Заметил ли он, что они делали в углу, или ему было все равно, Натабура не понял – за мгновение до этого он успел принять покорный вид. Убежать они с Язаки все равно не могли. Победа зависела от правильно выбранной стратегии.
– В какую сугоруку, сейса? – на всякий случай спросил он, давая тем самым возможность Язаки завалить подкоп шкурами, если тот сообразил, конечно.
Если у Антоку глаза были блекло-розовые, а у Кобо-дайси – красные, то у вождя Ёми – Хан-горо – темно-рубиновые и светились в темноте.
– В божественную…
Ясно, равнодушно подумал Натабура. Кими мо, ками дзо! У него ныли зубы. Так ныли, что всю душу выворачивало. Это тоже было привычкой, скверной привычкой, с которой ничего нельзя было поделать и которая проявлялась каждый раз, когда приходилось ждать. Он находился в позе Будды и старательно сдерживал желание одним косым ударом через плечо – камасёрнэ – разрешить все проблемы. «Опять же – если бы я был один. Если бы я был один, я бы спалил всю деревню и окрестные леса». Ёми, однако, что-то почуяли, потому что Антоку невольно сжал лук, который в тесной хижине был самым бесполезным оружием. А рыжий Кобо-дайси, упираясь яри в потолок, сказал, смягчая речь вождя:
– Мы предоставляем вам честь участвовать в нашем празднике. Если вы выиграете три раза, то гора Нангапарбата откроет вам дорогу и вы сможете продолжать путь.
Ой ли? Что в его словах было правдой, а что нет, можно оставить на его совести. Издеваются над нами, решил Натабура и едва не схватился за челюсть. Простодушное коварство ёми было слишком очевидным. На этот раз у него вышло: в мгновение ока он стал мусином – окинул взором будущее и не увидел Знака – Мус. Мелькнула лишь неясная тень, словно лисий хвост. Было ли это пропуском, он не знал, и чья душа улетела, тоже не знал, а мог только поклясться, что заглянул достаточно далеко и со всем вниманием, на которое был способен. Ведь даже самый конечный Мус не отражает реальности, а является только подсказкой в твоих действиях. Так учил учитель Акинобу. Зубы на какое-то мгновение перестали ныть.
– Мы согласны, сейса, – Натабура незаметно подмигнул Язаки в надежде, что толстый друг будет более расторопным, хотя их положение было в общем-то незавидным, можно сказать, даже пропащим. Дожить до рассвета составляло огромную проблему.
– Да, – добавил Язаки, привыкая, что во всем можно полагаться на Натабуру.
– Отлично! – воскликнул вождь Хан-горо. – Приступим сразу же.
– Не лучше ли дождаться утра? – удивился робкий Язаки, проявляя дипломатическую смекалку.

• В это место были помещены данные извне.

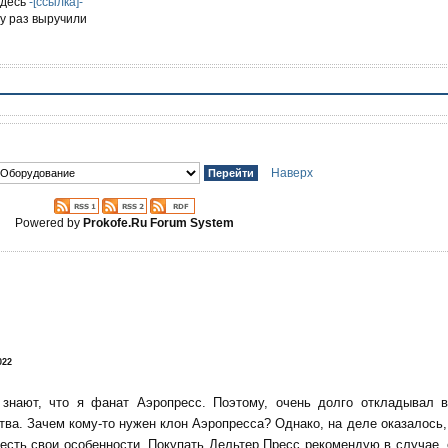
здесь
-[ссылка]-
у раз выручили
Наверх
Powered by
Prokofe.Ru Forum System
!
022
 знают, что я фанат Аэропресс. Поэтому, очень долго откладывал 
тва. Зачем кому-то нужен клон Аэропресса? Однако, на деле оказалось, 
есть свои особенности. Покупать Дельтер Пресс рекомендую в случае,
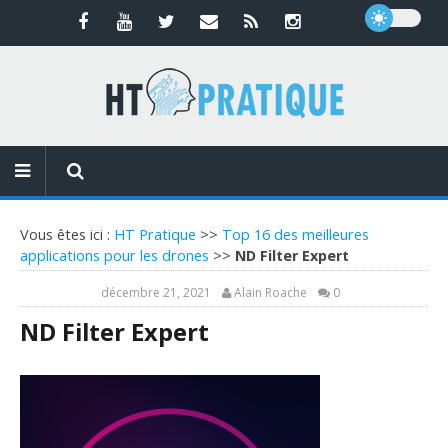
Vous êtes ici :
HT Pratique
>>
Top 16 des meilleures
applications pour les drones
>>
ND Filter Expert
décembre 21, 2021
Alain Roache
0
ND Filter Expert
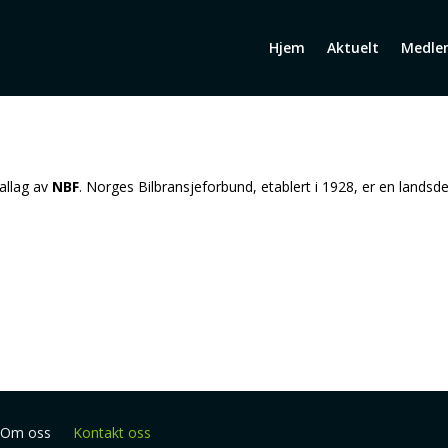
Hjem
Aktuelt
Medle
kallag av
NBF
. Norges Bilbransjeforbund, etablert i 1928, er en landsd
Om oss
Kontakt oss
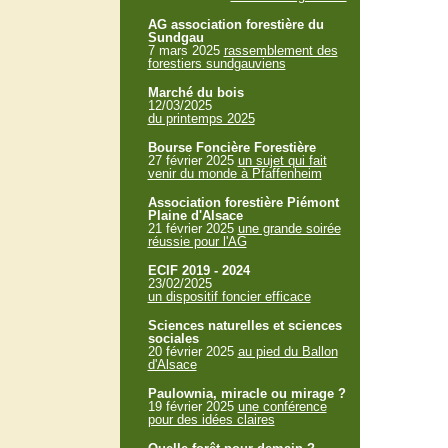
AG association forestière du
Sundgau
7 mars 2025
rassemblement des
forestiers sundgauviens
Marché du bois
12/03/2025
du printemps 2025
Bourse Foncière Forestière
27 février 2025
un sujet qui fait
venir du monde à Pfaffenheim
Association forestière Piémont
Plaine d'Alsace
21 février 2025
une grande soirée
réussie pour l'AG
ECIF 2019 - 2024
23/02/2025
un dispositif foncier efficace
Sciences naturelles et sciences
sociales
20 février 2025
au pied du Ballon
d'Alsace
Paulownia, miracle ou mirage ?
19 février 2025
une conférence
pour des idées claires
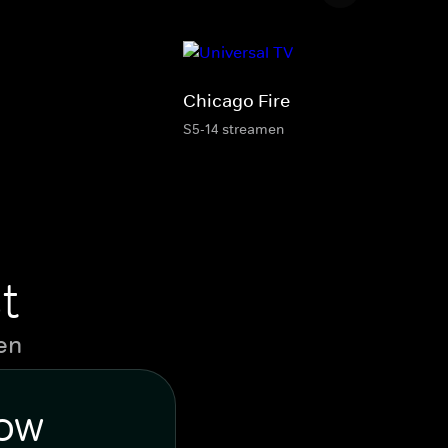
Chicago Fire
S5-14 streamen
t
en
WOW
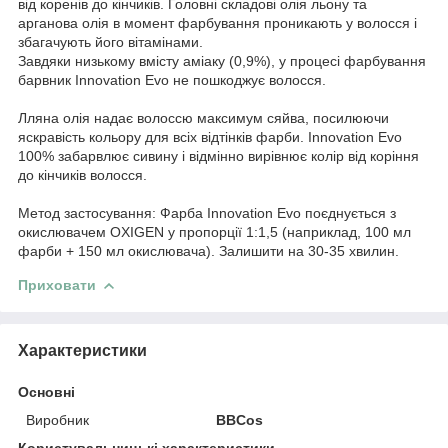
від коренів до кінчиків. Головні складові олія льону та
арганова олія в момент фарбування проникають у волосся і
збагачують його вітамінами.
Завдяки низькому вмісту аміаку (0,9%), у процесі фарбування
барвник Innovation Evo не пошкоджує волосся.
Лляна олія надає волоссю максимум сяйва, посилюючи
яскравість кольору для всіх відтінків фарби. Innovation Evo
100% забарвлює сивину і відмінно вирівнює колір від коріння
до кінчиків волосся.
Метод застосування: Фарба Innovation Evo поєднується з
окислювачем OXIGEN у пропорції 1:1,5 (наприклад, 100 мл
фарби + 150 мл окислювача). Залишити на 30-35 хвилин.
Приховати
Характеристики
Основні
Виробник
BBCos
Користувальницькі характеристики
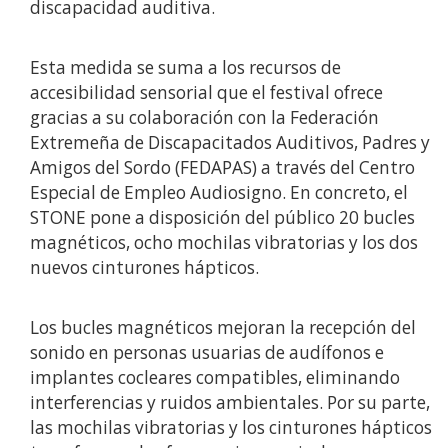
discapacidad auditiva.
Esta medida se suma a los recursos de
accesibilidad sensorial que el festival ofrece
gracias a su colaboración con la Federación
Extremeña de Discapacitados Auditivos, Padres y
Amigos del Sordo (FEDAPAS) a través del Centro
Especial de Empleo Audiosigno. En concreto, el
STONE pone a disposición del público 20 bucles
magnéticos, ocho mochilas vibratorias y los dos
nuevos cinturones hápticos.
Los bucles magnéticos mejoran la recepción del
sonido en personas usuarias de audífonos e
implantes cocleares compatibles, eliminando
interferencias y ruidos ambientales. Por su parte,
las mochilas vibratorias y los cinturones hápticos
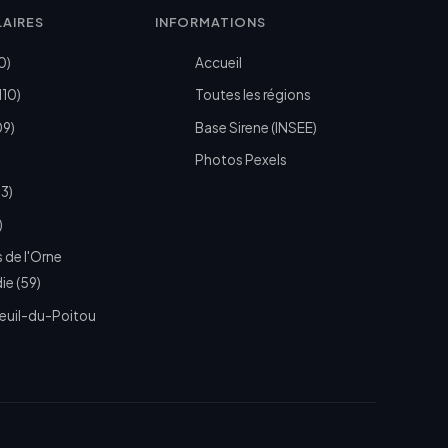
LAIRES
INFORMATIONS
0)
Accueil
110)
Toutes les régions
09)
Base Sirene (INSEE)
Photos Pexels
73)
)
 de l'Orne
e (59)
euil-du-Poitou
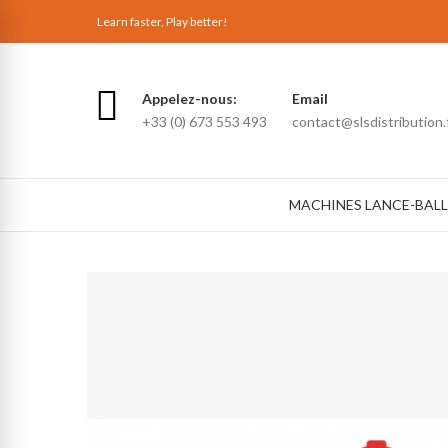
Learn faster, Play better!
Appelez-nous:
Email
+33 (0) 673 553 493
contact@slsdistribution.
MACHINES LANCE-BALL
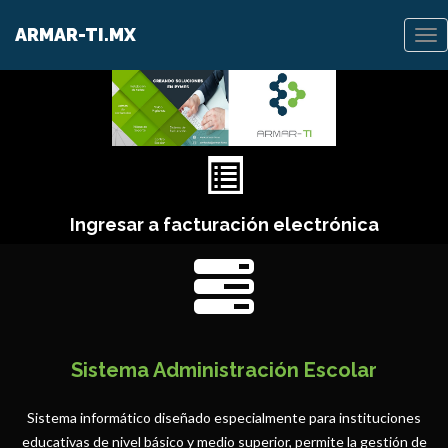
ï»¿
ARMAR-TI.MX
To
nav
Ingresar a facturación electrónica
Sistema Administración Escolar
Sistema informático diseñado especialmente para instituciones
educativas de nivel básico y medio superior, permite la gestión de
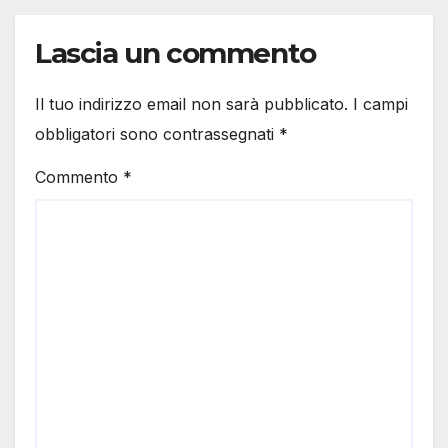
Lascia un commento
Il tuo indirizzo email non sarà pubblicato.
I campi
obbligatori sono contrassegnati
*
Commento
*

– Мы играем только до восхода солнца. Как только лучи солнца окрасят Нангапарбату, – вождь Хан-горо неопределенно махнул в сторону сказочной вершины, – колдовство пропадает!
– У нас… – жалостливо шмыгнул носом Язаки, – у нас… нет оружия!..
Молодец, оценил Натабура.
– Зато есть лук, – со знанием дела прищурился Антоку, не собираясь уступать.
Несомненно, он ничего не простил и вместе с Такаудзи хотел расквитаться за случай на тропинке. «Интересно, почему бы всему племени для верности не ринуться в бой?» – злорадно подумал Натабура. Умереть он не боялся, но и сдаваться просто так не был намерен. Щенок вернулся за новым куском мяса и требовательно верещал за стеной. Он оказался очень нахальным – черный щенок, с рыжим подпалом и таким же пятном на груди.
– Лук хорош в поле, – храбро заметил Язаки, давая понять, что тоже кое-что смыслит в ратном деле. Лицо его было в пыли, рукава завернуты по локоть. – Однако не годится для серьезного поединка.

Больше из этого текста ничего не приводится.